What must be one of the final nails to be hammered into the Loch Ness Monster’s coffin has come in the form of a new study by a data analyst.
The legendary monster has remained one of the world’s longest-enduring mysteries but, with most theories discounted over the decades, one of the last remaining was that the reported sightings were of one or more European eels (Anguilla anguilla) that had grown to extraordinary size in the loch’s depths, which extend to 230m.
There had long been rumours about a monster in the Scottish freshwater lake when in 1934 actor Marmaduke Wetherell claimed in the Daily Mail to have found footprints by the loch. These turned out to have been made by a practical joker, using a hippo’s-foot umbrella stand.
To get revenge after being publicly ridiculed by the newspaper, Wetherell and his son concocted a photograph for his friend Robert Kenneth Wilson, a surgeon, to sell to the Mail. The famous “surgeon’s photograph” was not denounced as a hoax for more than 40 years, by which time there had already been countless supporting claims of monster sightings.

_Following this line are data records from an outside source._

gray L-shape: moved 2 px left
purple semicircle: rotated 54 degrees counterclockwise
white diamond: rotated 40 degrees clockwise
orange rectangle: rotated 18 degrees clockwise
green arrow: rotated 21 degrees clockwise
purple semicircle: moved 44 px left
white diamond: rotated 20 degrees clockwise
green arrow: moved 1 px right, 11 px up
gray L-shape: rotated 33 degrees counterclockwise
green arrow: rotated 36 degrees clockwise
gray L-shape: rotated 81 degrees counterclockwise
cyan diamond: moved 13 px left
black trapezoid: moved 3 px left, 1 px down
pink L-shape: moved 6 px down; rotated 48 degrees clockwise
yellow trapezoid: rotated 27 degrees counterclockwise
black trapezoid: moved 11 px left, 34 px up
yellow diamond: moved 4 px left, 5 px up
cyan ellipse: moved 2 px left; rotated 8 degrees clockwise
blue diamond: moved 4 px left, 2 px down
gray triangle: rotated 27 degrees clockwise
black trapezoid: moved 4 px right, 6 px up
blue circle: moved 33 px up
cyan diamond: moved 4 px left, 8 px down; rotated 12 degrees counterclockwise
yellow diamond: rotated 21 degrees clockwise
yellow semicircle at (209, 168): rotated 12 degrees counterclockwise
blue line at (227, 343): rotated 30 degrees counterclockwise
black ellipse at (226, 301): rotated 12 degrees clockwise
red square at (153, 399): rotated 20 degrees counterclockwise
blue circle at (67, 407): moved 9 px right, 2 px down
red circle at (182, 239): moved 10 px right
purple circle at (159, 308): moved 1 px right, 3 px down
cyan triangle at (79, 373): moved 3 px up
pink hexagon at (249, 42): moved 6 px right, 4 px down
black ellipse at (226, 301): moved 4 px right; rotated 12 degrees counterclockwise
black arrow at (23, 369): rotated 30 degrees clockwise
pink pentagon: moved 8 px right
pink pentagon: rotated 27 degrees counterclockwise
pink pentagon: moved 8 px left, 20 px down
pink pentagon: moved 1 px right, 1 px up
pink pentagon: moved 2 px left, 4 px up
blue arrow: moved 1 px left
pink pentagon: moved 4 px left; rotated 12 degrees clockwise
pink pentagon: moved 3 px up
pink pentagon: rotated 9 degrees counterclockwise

Yet decades of scuba-diving expeditions by underwater photographers and the use of submersibles, sonar surveys, hydrophones, long-lining and trawling had returned no more than “ambiguous sonar signals, low-quality photographs and unidentifiable sound recordings”, says data analyst Floe Foxon of the Folk Zoology Society, who has undertaken the new study.
In the 1970s biologist Roy Mackal collected European eels from the loch and concluded that large specimens would be consistent with eyewitness “monster” descriptions of an extremely flexible, dark creature with an elongated head-neck and pectoral fins. Physicist Carl Sagan contended that Loch Ness could host a population of three hundred 10m-long creatures.

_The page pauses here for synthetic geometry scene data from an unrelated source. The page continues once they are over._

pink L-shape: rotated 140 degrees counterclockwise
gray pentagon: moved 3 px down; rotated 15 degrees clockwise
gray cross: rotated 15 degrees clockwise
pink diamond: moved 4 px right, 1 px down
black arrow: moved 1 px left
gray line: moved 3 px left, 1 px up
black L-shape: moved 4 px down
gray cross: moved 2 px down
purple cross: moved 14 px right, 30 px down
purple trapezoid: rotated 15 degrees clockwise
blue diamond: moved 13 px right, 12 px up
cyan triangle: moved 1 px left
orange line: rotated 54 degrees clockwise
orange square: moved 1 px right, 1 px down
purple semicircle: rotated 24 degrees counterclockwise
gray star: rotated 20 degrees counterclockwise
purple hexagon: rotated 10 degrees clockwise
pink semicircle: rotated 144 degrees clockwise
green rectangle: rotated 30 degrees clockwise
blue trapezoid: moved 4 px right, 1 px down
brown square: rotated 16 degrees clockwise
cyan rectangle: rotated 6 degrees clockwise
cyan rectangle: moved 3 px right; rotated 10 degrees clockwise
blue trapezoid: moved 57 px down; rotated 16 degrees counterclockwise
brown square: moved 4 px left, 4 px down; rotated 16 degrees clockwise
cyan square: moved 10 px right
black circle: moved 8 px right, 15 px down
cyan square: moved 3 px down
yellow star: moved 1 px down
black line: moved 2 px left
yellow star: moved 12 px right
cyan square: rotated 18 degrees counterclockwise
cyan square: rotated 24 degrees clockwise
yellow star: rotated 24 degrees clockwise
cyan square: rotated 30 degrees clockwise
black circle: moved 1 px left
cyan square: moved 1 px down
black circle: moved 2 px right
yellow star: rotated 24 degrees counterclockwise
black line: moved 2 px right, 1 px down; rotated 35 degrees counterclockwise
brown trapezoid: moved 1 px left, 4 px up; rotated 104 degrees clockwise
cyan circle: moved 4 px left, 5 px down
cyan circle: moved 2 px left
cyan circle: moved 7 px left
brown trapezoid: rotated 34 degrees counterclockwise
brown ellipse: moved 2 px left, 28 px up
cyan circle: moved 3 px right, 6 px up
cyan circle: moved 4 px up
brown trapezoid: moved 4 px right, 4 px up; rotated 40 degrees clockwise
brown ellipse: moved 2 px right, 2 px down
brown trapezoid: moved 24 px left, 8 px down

In 2018 Neil Gemmell hoped to put the myth to rest by carrying out an environmental DNA study to create a database of every species in the loch. He found “extraordinary” amounts of eel DNA, raising the possibility that unusually large specimens lurked there. And a large, eel-shaped animal was filmed in the River Ness by the Ness Fishery Board.
20,000 eels analysed
Foxon has taken a practical approach to testing the “eel hypothesis” by analysing catch data from the loch and other European inland waters. His just-published study includes data on some 20,000 eels, allowing him to assess the likelihood of anyone observing a specimen matching previous estimates of the Loch Ness Monster’s size – generally reckoned to be around the 6m mark.
The maximum length recorded for a European eel was 0.932m, Foxon found, leading him to conclude that the chances of encountering even a 1m-long eel were about 1 in 50,000. However, he says that the existence of eels even of that size might explain some reported sightings of unidentified creatures.

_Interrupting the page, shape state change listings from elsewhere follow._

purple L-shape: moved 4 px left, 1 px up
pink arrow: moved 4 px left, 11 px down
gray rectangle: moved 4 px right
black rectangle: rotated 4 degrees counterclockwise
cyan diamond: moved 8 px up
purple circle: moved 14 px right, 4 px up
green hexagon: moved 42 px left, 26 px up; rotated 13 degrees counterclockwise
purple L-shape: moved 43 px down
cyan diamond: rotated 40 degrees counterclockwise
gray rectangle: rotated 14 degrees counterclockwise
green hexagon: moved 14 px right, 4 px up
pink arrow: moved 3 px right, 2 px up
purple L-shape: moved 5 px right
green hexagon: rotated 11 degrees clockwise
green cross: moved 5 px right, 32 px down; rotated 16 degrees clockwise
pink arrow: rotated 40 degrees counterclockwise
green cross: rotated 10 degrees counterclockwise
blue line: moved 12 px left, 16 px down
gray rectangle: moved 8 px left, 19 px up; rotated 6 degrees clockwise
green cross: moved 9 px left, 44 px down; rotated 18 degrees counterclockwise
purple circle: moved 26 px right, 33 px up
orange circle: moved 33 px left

One European eel had reportedly lived to the age of 155, yet it had not grown to a remarkable size in that time – because, says Foxon, eel growth is “non-linear” and slows as it ages. The physiologically feasible maximum length for Anguilla anguilla he estimates to be 1.3m – far short of “monster” status.
“The probability of finding a specimen upward of 6m is essentially zero”, says Foxon, pouring cold water on Nessie-fanciers’ dreams. “Therefore, eels probably do not account for sightings of larger animals.”
On the basis of the research, he reckons there are likely to be around 8,000 of the eels in Loch Ness at any given time.
“In this new work from the Folk Zoology Society, a much-needed level of scientific rigour and data are brought to a topic that is otherwise as slippery as an eel,” comments Foxon. “Contrary to popular conception, the intersection between folklore and zoology is amenable to scientific analysis and has the potential to provide valuable insights into anthro-zoological phenomena.”
His peer-reviewed study is published in JMIRx Bio.